In 1961, Cash had statistics that became totally unrealistic to duplicate – hitting a league-high .361, smashing 41 home runs, driving in 132 and scoring 119 in just 535 at bats. Unfortunately he finished fourth in the voting for Most Valuable Player behind two Yankees on a magical mission in the ’61 season. Mickey Mantle was second with 54 home runs to Roger Maris’ MVP winning total of 61 round-trippers.
Neither had the overall numbers that Cash produced but New York finished eight games ahead in the standings despite Detroit’s 101 victories. No team has won more games and finished further behind than the 1961 Tigers.
“Nineteen sixty-one was one of those magical years that some of us have,” noted Hall of Fame teammate Al Kaline. “Later, I think Norm got a little carried away trying to hit homers, but overall he was a tremendous ballplayer and a great friend,”
“It was a freak; even at the time, I realized that,” Cash was quoted later in his life. “Everything I hit seemed to drop in, even when I didn’t make good contact. I never thought I’d do it again.”
Tiger ace hurler Mickey Lolich once told a reporter that he asked Cash why he never hit for a higher average after the 1961 season.
“He (Cash) told me, ‘Jim Campbell pays me to hit home runs,’” Lolich explained, referring to the Tiger general manager during Cash’s tenure. “Norm then said, ‘I can get hits if I want to, just watch tomorrow.’ The next day he went 3-for-4.”
For his career, Cash hit .271 with 377 home runs, 1,103 RBI and 1,046 runs scored. Of his 1,820 hits, 241 were doubles and an astonishing 41 were triples for a first baseman. He was a four-time All-Star (1961, 1966, 1971, 1972) and was a vastly underrated fielder. In the ‘68 World Series, Cash was the team’s leading hitter at .385 with 10 hits and five RBI.
There are enough Norm Cash stories to keep a standup comedian busy for hours – many of which are as ribald and the man himself could be. He was known to party hard and play harder.
Of all the tales tom be told, the most famous Cash story comes from the July 15, 1973 affair between Detroit and California toward the end of a Nolan Ryan no-hitter, fanning 17 Tigers in the process at Tiger Stadium.
The most famous Cash prank occurred July 15, 1973, when Nolan Ryan pitched a no-hitter for the California Angels at Tiger Stadium, striking out 17.
“In his last at-bat, Norm walked up to the plate with a table leg from the locker room,” Northrup related. “The plate umpire, Ron Luciano, says, ‘You can’t use that up here.’ Cash says, ‘Why not, I won’t hit him anyway.’ He then gets a bat, strikes out on three pitches, and walking away he says to Luciano, ‘See, I told ya.’“
When he retired, Cash was still in the public eye, hosting his own show on the Windsor, Canada station CKLW-TV. He had a short stint as a color commentator for Detroit games and was also a manufacturer’s representative.

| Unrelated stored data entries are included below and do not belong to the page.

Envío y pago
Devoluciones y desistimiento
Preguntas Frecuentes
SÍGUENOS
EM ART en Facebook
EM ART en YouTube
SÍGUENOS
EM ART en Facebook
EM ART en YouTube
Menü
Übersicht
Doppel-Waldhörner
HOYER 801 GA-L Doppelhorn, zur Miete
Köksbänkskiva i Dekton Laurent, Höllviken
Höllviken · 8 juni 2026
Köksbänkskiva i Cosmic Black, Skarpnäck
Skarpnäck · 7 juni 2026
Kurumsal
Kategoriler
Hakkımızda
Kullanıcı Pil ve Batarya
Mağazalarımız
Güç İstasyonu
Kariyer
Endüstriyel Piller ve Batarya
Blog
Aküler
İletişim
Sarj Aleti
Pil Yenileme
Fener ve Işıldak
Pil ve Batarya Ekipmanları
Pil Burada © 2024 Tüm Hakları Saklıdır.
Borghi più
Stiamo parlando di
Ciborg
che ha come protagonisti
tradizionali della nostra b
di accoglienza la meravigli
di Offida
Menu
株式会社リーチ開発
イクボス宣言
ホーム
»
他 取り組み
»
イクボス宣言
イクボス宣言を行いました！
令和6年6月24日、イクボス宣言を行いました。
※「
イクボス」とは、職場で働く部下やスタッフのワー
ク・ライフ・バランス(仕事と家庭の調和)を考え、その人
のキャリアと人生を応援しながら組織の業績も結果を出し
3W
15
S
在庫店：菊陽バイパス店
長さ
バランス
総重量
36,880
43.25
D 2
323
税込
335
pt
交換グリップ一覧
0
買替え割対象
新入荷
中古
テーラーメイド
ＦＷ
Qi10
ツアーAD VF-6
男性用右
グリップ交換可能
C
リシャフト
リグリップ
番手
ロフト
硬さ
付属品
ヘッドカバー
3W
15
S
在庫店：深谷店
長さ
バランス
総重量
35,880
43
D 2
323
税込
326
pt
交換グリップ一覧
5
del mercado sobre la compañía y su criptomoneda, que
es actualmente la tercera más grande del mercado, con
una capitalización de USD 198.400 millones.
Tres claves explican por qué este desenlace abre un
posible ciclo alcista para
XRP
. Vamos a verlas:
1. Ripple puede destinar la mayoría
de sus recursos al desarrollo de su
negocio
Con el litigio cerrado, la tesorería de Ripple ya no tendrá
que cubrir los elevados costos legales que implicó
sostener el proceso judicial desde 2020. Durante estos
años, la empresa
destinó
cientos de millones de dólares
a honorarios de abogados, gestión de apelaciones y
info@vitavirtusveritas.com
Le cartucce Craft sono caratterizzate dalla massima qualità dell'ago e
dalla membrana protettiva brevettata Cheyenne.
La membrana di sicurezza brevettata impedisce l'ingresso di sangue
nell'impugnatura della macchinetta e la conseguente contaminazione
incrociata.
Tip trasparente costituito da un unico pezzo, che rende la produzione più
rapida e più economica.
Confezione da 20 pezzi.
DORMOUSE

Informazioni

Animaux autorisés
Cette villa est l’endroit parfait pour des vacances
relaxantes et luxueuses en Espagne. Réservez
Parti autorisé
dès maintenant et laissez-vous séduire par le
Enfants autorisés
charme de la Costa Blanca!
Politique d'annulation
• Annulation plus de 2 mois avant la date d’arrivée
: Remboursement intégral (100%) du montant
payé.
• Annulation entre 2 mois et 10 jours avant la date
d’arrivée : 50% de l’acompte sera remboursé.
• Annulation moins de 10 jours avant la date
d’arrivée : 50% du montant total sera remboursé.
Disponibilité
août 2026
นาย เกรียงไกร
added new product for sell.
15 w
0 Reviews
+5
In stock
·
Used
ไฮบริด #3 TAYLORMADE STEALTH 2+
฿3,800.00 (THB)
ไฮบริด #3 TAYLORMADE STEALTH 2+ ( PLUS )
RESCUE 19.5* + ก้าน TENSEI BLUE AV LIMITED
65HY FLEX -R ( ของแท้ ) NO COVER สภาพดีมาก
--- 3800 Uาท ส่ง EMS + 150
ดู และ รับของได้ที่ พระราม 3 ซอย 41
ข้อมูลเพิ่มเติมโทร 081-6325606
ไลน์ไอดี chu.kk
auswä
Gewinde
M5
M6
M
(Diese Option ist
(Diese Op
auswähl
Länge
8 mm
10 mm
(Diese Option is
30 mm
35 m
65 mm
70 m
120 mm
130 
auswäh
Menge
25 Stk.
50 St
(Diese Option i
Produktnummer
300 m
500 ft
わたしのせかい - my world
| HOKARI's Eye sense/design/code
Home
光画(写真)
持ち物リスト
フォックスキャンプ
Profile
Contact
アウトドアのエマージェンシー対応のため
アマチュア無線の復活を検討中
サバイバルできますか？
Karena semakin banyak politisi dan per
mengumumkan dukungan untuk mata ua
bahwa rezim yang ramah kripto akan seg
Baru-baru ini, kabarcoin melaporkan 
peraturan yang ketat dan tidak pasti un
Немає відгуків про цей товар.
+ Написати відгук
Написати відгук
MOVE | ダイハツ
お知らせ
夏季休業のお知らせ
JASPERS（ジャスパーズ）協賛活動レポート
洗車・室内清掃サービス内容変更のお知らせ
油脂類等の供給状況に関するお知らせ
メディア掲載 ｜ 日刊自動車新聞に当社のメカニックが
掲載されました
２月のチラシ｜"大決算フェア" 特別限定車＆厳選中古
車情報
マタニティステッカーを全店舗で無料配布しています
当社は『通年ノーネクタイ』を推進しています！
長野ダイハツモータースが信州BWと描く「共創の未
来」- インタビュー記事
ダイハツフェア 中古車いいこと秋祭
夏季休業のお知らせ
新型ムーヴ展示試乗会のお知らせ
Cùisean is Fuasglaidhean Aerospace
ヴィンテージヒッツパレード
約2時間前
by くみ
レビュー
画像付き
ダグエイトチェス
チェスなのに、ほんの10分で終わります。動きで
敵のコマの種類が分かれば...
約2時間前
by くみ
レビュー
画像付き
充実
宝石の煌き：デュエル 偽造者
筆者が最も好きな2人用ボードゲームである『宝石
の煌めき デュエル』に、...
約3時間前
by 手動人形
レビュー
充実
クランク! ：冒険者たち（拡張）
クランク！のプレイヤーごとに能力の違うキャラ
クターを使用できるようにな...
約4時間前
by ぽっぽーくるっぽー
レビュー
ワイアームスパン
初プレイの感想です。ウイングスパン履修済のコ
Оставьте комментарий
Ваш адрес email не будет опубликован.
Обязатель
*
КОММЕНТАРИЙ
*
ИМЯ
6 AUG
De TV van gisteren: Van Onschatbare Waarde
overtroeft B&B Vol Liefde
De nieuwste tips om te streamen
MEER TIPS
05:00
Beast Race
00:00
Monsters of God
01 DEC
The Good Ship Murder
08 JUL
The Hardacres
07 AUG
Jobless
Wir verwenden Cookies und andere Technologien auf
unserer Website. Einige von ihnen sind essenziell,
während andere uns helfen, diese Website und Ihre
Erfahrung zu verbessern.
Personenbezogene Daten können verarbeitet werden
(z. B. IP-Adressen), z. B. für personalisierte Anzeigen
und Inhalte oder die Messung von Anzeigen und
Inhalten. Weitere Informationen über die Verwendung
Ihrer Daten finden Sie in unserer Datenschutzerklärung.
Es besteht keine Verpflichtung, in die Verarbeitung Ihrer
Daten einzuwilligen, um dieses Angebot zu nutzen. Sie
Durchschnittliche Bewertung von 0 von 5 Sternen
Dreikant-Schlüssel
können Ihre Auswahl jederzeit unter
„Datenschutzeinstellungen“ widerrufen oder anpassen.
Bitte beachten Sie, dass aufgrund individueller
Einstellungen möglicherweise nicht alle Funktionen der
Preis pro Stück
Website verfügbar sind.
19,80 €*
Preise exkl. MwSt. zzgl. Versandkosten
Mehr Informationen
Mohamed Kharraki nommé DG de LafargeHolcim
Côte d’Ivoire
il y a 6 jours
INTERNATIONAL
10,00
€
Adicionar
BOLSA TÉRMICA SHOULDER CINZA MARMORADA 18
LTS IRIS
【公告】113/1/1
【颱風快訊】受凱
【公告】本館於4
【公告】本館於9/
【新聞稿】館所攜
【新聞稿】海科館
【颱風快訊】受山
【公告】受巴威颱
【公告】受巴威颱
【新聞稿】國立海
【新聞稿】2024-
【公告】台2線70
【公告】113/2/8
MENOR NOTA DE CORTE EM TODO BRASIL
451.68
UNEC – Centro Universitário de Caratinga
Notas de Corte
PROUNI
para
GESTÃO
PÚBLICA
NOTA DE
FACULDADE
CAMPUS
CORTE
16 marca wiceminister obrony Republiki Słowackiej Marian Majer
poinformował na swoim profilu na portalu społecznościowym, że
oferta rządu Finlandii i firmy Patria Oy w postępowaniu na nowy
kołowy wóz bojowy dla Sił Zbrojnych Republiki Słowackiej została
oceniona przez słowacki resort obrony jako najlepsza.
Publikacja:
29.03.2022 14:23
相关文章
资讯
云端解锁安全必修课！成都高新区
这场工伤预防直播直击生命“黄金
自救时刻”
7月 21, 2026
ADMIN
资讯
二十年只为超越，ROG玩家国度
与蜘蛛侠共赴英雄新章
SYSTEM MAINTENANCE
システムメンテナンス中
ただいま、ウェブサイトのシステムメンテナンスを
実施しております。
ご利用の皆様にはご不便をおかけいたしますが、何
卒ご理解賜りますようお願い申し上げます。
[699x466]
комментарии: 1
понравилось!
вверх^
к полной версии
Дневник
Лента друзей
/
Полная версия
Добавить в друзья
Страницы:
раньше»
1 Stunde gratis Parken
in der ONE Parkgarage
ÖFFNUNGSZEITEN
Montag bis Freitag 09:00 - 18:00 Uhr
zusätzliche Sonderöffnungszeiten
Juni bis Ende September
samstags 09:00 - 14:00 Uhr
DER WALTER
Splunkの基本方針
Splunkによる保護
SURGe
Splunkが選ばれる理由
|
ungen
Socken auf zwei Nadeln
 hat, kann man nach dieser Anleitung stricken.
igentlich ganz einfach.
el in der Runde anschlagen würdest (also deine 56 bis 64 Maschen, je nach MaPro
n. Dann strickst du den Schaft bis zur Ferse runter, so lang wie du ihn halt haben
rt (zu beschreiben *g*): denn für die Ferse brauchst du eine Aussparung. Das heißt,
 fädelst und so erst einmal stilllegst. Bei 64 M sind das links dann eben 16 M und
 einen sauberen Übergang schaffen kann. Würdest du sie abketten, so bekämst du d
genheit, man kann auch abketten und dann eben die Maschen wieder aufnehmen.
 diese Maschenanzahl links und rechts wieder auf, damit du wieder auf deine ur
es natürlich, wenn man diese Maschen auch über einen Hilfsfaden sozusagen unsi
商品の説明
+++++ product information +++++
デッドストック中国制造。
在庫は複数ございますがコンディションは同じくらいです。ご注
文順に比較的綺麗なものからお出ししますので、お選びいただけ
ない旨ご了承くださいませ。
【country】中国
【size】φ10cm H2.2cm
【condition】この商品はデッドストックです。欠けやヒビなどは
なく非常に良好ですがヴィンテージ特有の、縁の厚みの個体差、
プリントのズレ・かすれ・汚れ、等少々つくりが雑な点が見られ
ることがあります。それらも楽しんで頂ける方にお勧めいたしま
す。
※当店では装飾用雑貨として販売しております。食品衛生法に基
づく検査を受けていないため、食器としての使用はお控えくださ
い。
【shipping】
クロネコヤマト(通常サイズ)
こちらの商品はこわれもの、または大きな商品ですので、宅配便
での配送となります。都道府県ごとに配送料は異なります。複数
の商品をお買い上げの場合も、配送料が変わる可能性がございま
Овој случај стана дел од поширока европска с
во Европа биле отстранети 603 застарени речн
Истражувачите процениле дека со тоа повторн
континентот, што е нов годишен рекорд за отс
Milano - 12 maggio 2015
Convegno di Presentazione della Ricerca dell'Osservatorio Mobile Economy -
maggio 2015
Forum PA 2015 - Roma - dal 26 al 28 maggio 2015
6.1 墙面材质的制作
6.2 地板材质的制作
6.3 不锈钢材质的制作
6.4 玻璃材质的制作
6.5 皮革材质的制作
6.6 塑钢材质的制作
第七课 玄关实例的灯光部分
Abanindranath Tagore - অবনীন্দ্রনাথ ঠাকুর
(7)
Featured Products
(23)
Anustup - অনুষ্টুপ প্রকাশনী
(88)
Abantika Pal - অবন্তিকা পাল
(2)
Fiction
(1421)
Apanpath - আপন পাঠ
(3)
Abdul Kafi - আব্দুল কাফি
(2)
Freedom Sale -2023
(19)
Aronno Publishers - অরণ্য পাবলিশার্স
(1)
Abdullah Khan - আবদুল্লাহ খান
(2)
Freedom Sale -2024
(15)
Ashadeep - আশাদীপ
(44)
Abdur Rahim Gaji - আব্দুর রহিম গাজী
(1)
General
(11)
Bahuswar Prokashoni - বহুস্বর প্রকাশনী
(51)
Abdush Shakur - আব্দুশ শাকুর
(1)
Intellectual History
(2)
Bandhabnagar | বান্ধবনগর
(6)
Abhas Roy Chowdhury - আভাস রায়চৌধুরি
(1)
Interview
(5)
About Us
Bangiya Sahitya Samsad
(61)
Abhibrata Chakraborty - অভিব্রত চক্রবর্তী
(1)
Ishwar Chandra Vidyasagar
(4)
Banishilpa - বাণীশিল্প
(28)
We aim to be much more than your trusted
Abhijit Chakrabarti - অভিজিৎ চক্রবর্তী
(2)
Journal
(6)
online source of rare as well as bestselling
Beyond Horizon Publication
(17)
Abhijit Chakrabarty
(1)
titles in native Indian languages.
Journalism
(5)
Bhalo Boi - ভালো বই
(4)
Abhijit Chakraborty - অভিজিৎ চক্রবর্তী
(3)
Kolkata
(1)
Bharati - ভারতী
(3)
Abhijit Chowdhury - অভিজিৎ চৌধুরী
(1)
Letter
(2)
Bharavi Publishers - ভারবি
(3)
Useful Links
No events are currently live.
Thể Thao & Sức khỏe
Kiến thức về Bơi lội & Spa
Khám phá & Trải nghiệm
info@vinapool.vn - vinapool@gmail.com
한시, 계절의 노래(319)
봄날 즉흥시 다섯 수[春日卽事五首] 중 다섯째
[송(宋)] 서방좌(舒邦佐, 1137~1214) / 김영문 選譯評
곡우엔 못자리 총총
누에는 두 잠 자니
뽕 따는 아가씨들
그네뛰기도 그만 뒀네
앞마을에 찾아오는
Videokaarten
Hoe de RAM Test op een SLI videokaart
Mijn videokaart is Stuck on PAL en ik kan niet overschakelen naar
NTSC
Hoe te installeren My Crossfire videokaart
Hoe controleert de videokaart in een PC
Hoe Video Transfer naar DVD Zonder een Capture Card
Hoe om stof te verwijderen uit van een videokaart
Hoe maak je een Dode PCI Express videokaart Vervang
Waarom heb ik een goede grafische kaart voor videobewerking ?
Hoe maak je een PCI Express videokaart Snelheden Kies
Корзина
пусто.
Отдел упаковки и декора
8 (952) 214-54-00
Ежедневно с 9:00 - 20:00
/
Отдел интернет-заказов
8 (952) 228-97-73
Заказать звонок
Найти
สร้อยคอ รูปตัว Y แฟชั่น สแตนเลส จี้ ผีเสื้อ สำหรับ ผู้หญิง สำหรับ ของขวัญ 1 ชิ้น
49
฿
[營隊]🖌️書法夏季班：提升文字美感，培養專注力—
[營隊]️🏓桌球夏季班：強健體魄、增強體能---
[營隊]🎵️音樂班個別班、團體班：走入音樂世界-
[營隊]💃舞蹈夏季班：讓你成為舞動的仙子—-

However in 1979, Cash suffered a stroke that left his face partially paralyzed and caused his speech to be somewhat slurred.
Then on the night of October 11, 1986, at the age of just 51, Cash was walking back to his cabin cruiser, appropriately named the Stormin’ Norman, docked at Beaver Island in Lake Michigan. It is thought that he slipped off the dock and fell into the lake, and subsequently drowning.
To those of us Tiger diehards and secret worshipers of Number 25, the news hit hard in the gut.
“He always had his own style, but you always knew he was going to be there to play,” Campbell eulogized, upon learning of Cash’s death. “He might have gotten his nights and days mixed up now and then, but I’ve never known a ballplayer who got as much fun out of playing baseball. He was one of the greatest players to ever wear a Tiger uniform.”